Tuesday, March 29, 2011

You are missing here.

As I write this I am in the midst of cleaning up the score for a recently completed work for solo cello, titled You are missing here. Of all the instruments for which I have an affinity, the cello is the one dearest to me, as it has been my primary instrument since the age of 11. Had I not broken my arm in high school, which lead to the suggestion of my orchestra director that I should pursue composition, I would have probably continued on my path toward becoming a professional orchestral player. But, having broken my arm in two places, playing the cello was never quite the same. Though I managed to continue to perform after my arm healed I never regained the level of comfortability I once had on the instrument. A prospect that at the time was heartbreaking.

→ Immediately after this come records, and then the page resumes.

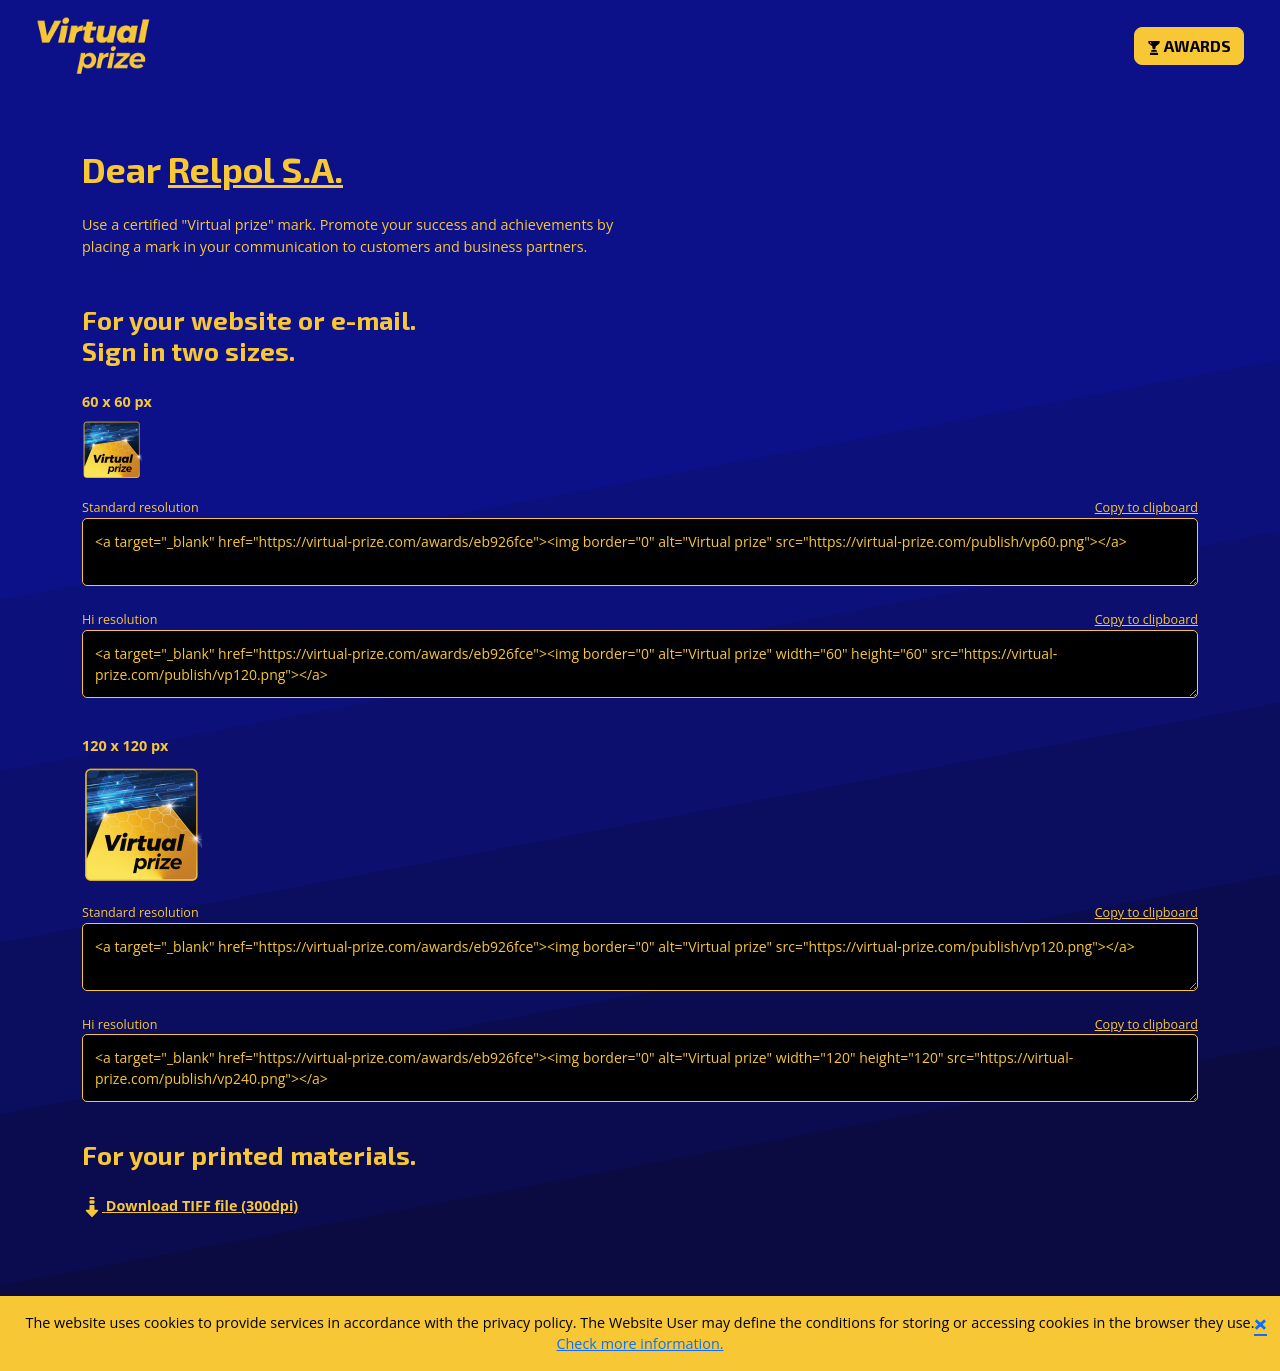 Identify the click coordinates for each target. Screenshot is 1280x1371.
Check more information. (639, 1343) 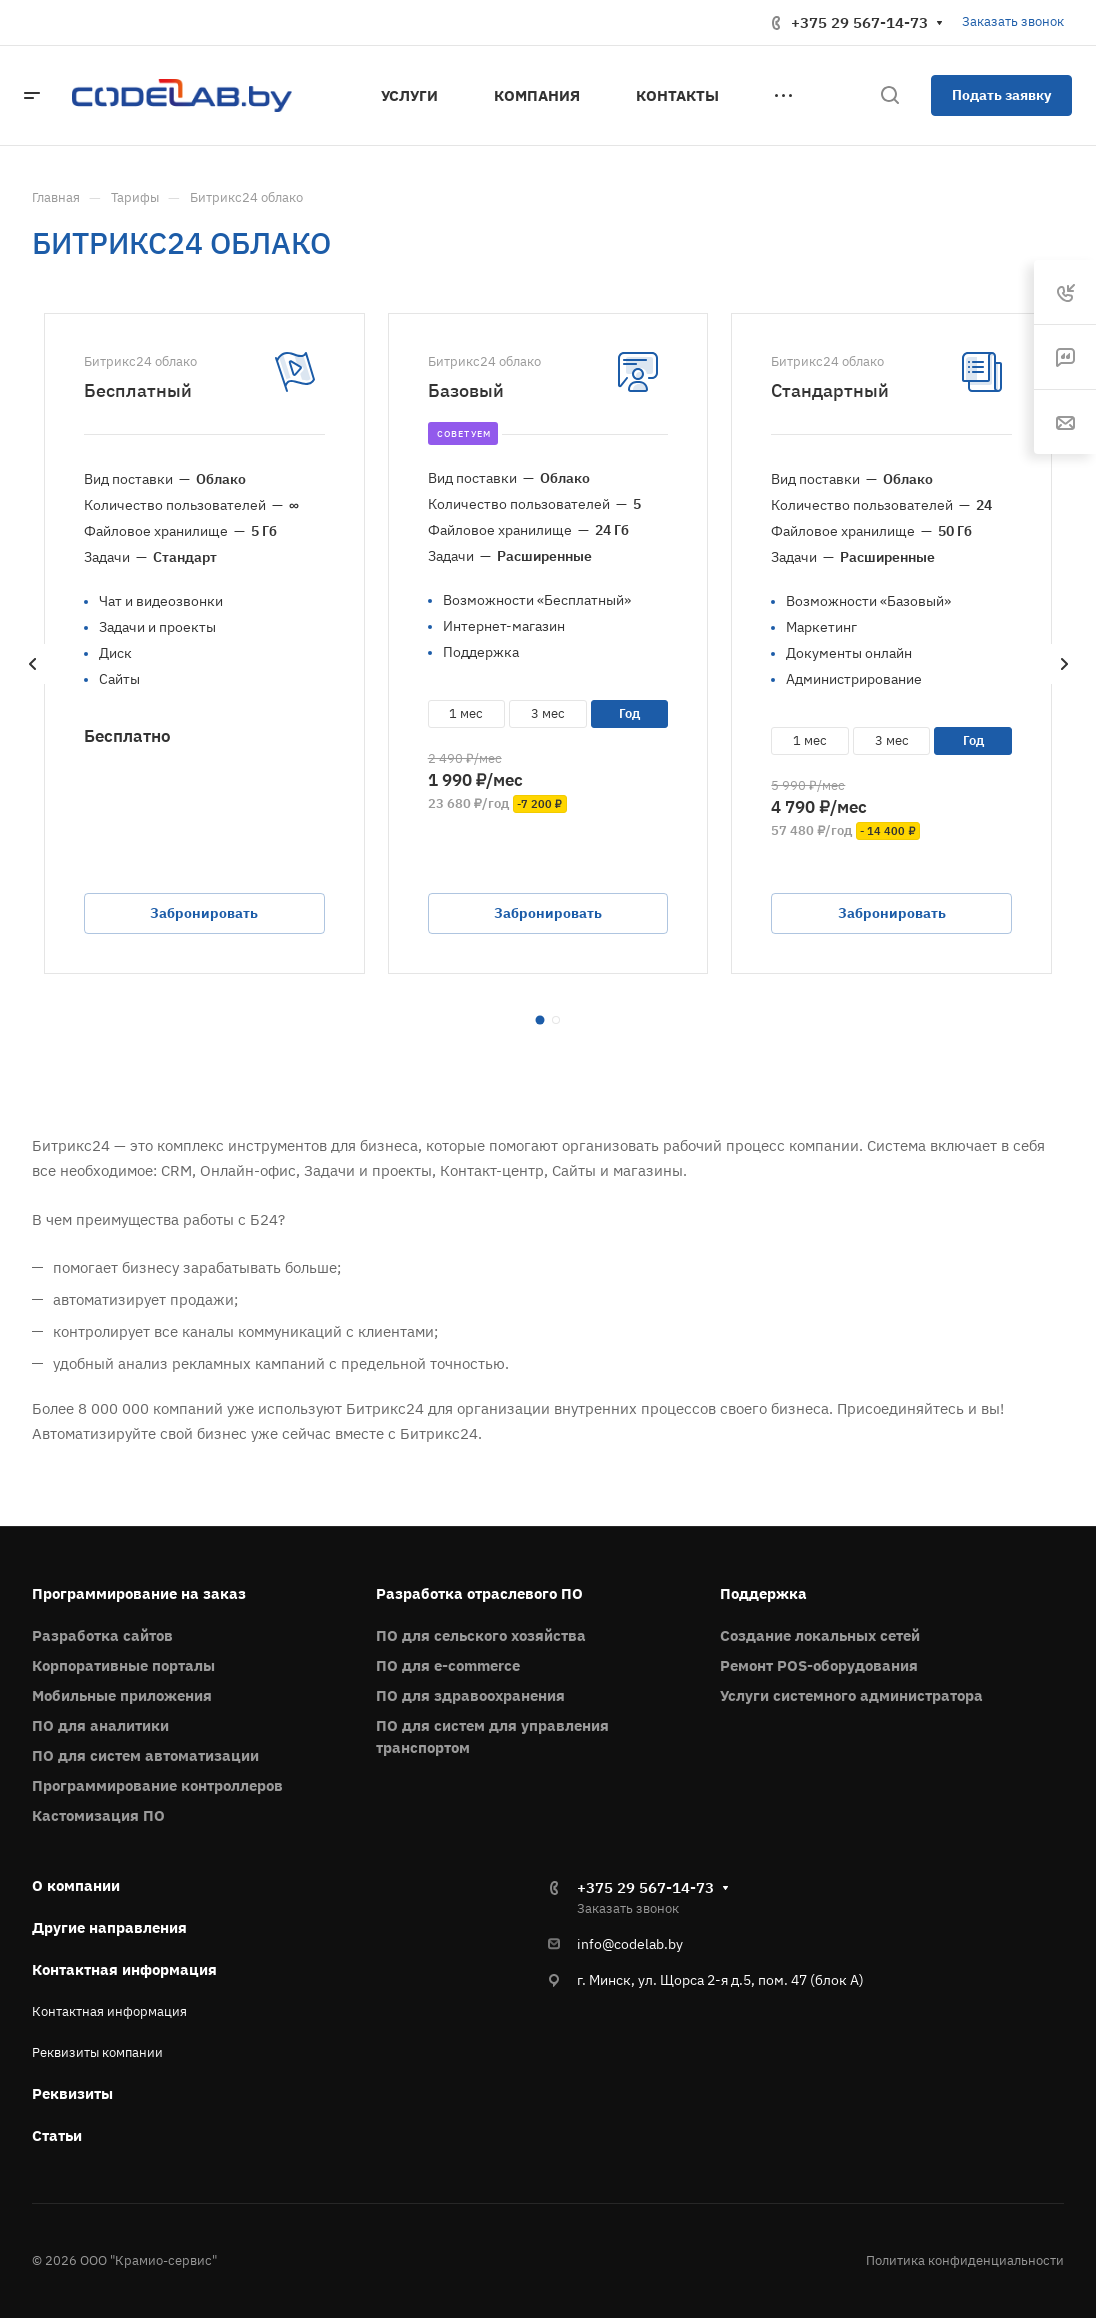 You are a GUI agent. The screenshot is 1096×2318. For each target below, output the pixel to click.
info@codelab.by (630, 1944)
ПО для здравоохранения (470, 1695)
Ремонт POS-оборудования (819, 1665)
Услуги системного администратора (851, 1695)
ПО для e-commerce (448, 1665)
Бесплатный (138, 390)
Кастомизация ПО (98, 1815)
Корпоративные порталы (123, 1665)
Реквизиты (72, 2093)
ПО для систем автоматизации (145, 1755)
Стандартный (830, 390)
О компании (76, 1885)
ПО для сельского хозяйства (481, 1635)
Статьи (57, 2135)
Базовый (466, 390)
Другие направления (109, 1927)
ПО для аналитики (100, 1725)
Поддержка (763, 1593)
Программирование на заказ (139, 1593)
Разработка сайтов (102, 1635)
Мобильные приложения (122, 1695)
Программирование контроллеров (157, 1785)
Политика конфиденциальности (965, 2260)
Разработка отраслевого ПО (479, 1593)
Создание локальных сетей (820, 1635)
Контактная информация (124, 1969)
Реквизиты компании (97, 2052)
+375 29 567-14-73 (859, 22) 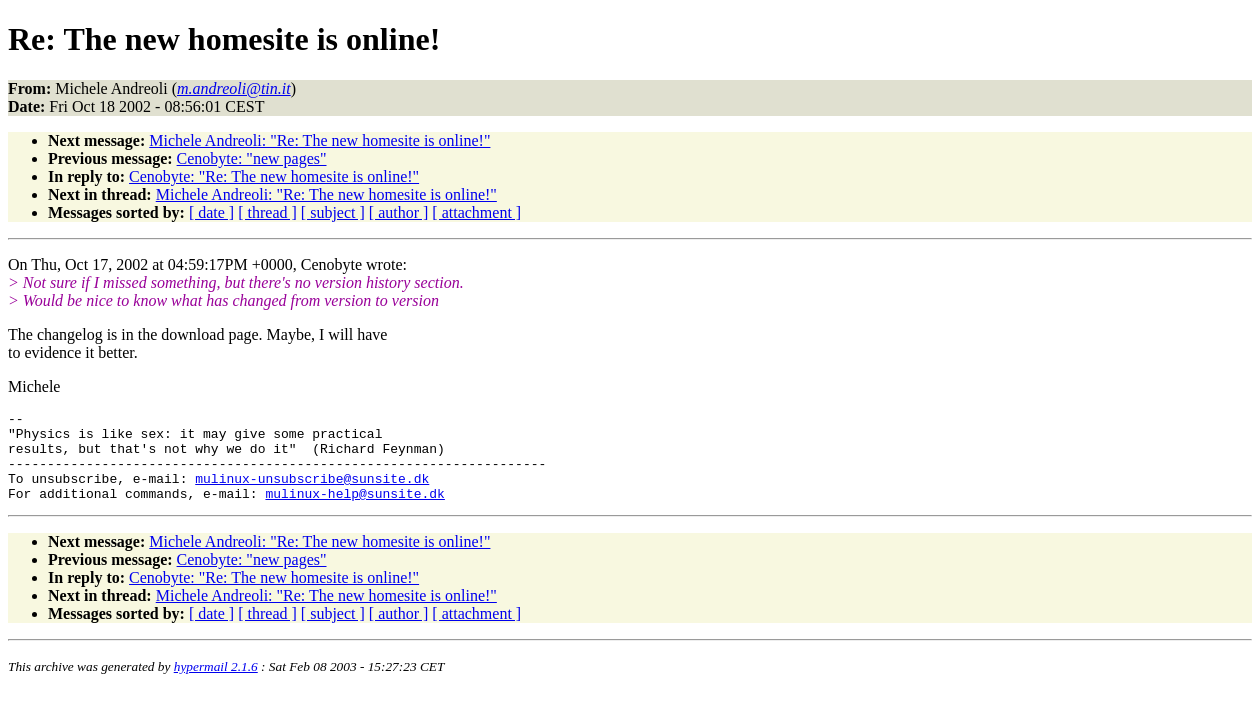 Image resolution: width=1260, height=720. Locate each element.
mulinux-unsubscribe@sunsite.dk (312, 493)
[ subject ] (333, 212)
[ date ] (211, 212)
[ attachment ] (476, 212)
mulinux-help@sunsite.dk (354, 511)
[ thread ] (267, 212)
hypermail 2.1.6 (216, 684)
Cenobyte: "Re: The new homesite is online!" (274, 176)
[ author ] (399, 212)
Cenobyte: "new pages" (252, 158)
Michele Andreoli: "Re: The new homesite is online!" (319, 140)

Like most pieces I write, You are missing here. is not simply drawn from a single impetus, but is a confluence of strands as the piece was conceived during a long period of time in which the person most dear to me, my fiancĂ©e, was absent for long stretches of time due to her own exciting artistic pursuits. In her absence, I found myself dusting off my cello and re-familiarizing myself with the instrument.  After brushing up on solo works that I had once played, works by Hindemith, Rachmaninov, and, of course, Bach, I began to view my time playing on the instrument from a creative guise. I started to communicate not just a feeling of solitary melancholy in her absence, but also capturing moments of joy and exhilaration that I wished to capture and share after the fact, like my trip to St. Petersburg that she unfortunately couldn’t join.
In effect, the piece became a deeply personal journal in which I was conveying a myriad of emotional states through the more visceral vantage of performer, rather than my more typically cerebral role of composer. In the absence of one partner, I became reacquainted with another and wrote a piece about— what else?... the absence of my other.